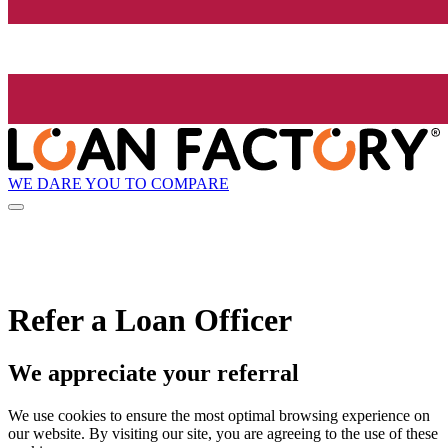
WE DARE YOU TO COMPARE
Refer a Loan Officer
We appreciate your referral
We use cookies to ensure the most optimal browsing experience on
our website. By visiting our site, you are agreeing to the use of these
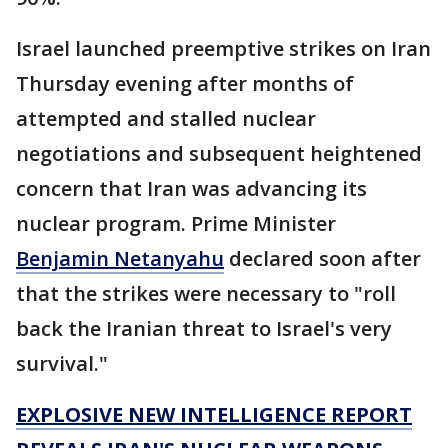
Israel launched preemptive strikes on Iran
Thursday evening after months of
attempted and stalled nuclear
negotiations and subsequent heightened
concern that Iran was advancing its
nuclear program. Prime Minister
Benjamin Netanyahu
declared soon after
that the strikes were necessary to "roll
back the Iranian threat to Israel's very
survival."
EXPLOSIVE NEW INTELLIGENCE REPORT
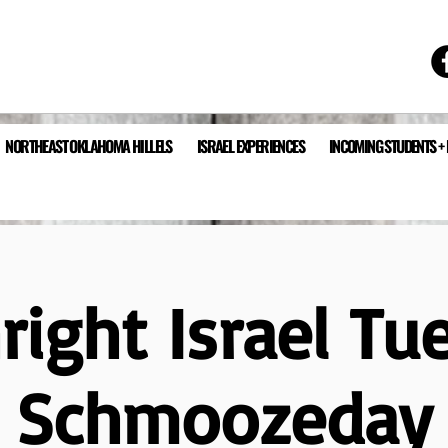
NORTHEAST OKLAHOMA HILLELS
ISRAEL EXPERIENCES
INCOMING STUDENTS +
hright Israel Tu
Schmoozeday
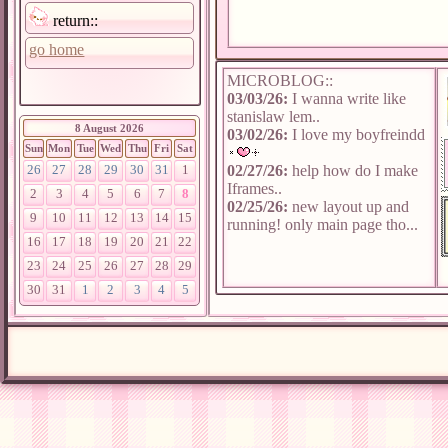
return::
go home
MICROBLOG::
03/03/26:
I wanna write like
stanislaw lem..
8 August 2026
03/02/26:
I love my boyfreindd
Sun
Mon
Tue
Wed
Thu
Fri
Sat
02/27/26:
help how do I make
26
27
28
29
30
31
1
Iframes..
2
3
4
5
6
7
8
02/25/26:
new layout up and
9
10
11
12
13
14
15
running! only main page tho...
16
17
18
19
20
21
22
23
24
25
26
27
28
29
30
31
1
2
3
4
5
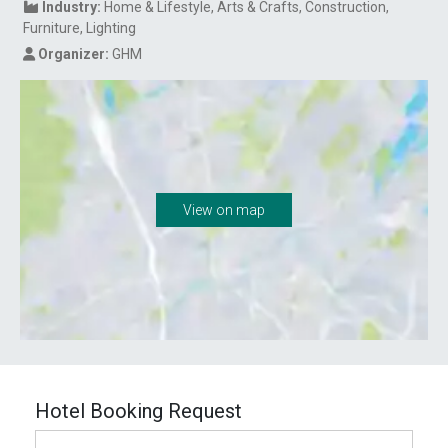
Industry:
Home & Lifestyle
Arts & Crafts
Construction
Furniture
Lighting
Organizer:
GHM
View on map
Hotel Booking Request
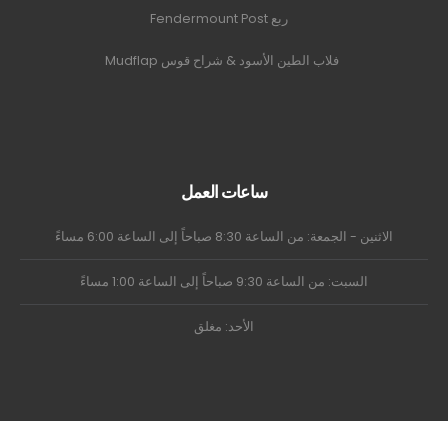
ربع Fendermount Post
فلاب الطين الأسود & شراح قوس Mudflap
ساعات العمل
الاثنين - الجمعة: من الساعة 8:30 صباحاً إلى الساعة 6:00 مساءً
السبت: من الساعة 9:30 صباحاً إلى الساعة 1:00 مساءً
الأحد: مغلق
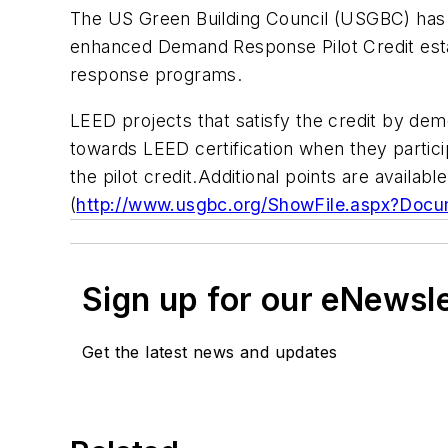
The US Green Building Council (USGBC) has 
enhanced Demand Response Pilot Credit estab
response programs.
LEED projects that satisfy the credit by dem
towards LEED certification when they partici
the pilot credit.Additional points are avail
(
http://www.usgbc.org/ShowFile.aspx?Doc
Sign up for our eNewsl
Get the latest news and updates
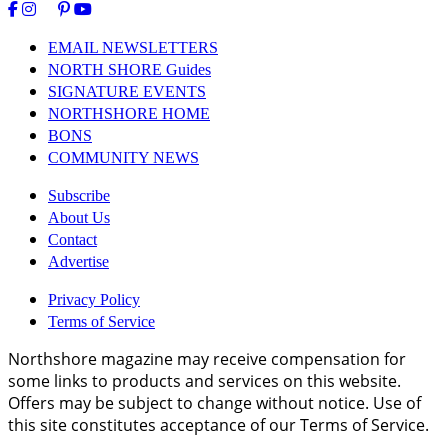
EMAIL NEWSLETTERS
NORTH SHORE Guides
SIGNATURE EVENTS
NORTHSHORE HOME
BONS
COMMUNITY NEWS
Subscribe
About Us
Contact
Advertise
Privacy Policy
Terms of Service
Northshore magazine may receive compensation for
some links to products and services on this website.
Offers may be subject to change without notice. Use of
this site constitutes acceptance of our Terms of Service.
_ _ _ _ _
#### Problem to solve:
Please give again, exactly and only, the lines from the top of the listing above through the line that has "negotiations and subsequent heightened", with pictures left out.

#### Reply:
WE DARE YOU TO COMPARE
Refer a Loan Officer
We appreciate your referral
We use cookies to ensure the most optimal browsing experience on
our website. By visiting our site, you are agreeing to the use of these
Israel launched preemptive strikes on Iran
Thursday evening after months of
attempted and stalled nuclear
negotiations and subsequent heightened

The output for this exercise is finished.